Top of INFORMATION PROVIDED

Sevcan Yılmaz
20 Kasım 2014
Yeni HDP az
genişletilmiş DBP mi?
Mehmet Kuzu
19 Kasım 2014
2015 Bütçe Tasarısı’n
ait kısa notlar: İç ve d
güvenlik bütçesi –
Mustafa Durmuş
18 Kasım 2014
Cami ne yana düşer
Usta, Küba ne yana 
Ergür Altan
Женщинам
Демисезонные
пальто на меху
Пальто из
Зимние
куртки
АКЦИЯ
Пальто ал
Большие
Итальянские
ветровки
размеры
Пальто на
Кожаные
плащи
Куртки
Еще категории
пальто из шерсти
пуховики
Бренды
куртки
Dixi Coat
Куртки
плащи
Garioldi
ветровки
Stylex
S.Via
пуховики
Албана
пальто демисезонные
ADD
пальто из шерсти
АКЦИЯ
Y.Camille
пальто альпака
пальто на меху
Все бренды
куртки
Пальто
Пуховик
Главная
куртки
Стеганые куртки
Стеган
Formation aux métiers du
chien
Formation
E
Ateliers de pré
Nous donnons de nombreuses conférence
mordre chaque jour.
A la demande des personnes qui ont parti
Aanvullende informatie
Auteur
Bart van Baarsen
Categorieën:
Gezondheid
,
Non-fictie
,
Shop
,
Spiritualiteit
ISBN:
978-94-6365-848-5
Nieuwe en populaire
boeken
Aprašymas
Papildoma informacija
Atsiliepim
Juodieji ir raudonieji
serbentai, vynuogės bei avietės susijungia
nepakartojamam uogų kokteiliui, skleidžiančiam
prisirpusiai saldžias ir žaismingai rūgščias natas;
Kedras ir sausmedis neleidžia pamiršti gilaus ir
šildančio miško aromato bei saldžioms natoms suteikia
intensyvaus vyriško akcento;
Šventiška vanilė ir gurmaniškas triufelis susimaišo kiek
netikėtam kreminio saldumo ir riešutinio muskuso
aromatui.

Bottom of INFORMATION PROVIDED

• _ACTIVITY_: Output exactly the lines from the one containing "978-94-6365-848-5" through the last line of the entries, both ends included.

• _RESPONSE TO THIS TASK_:
978-94-6365-848-5
Nieuwe en populaire
boeken
Aprašymas
Papildoma informacija
Atsiliepim
Juodieji ir raudonieji
serbentai, vynuogės bei avietės susijungia
nepakartojamam uogų kokteiliui, skleidžiančiam
prisirpusiai saldžias ir žaismingai rūgščias natas;
Kedras ir sausmedis neleidžia pamiršti gilaus ir
šildančio miško aromato bei saldžioms natoms suteikia
intensyvaus vyriško akcento;
Šventiška vanilė ir gurmaniškas triufelis susimaišo kiek
netikėtam kreminio saldumo ir riešutinio muskuso
aromatui.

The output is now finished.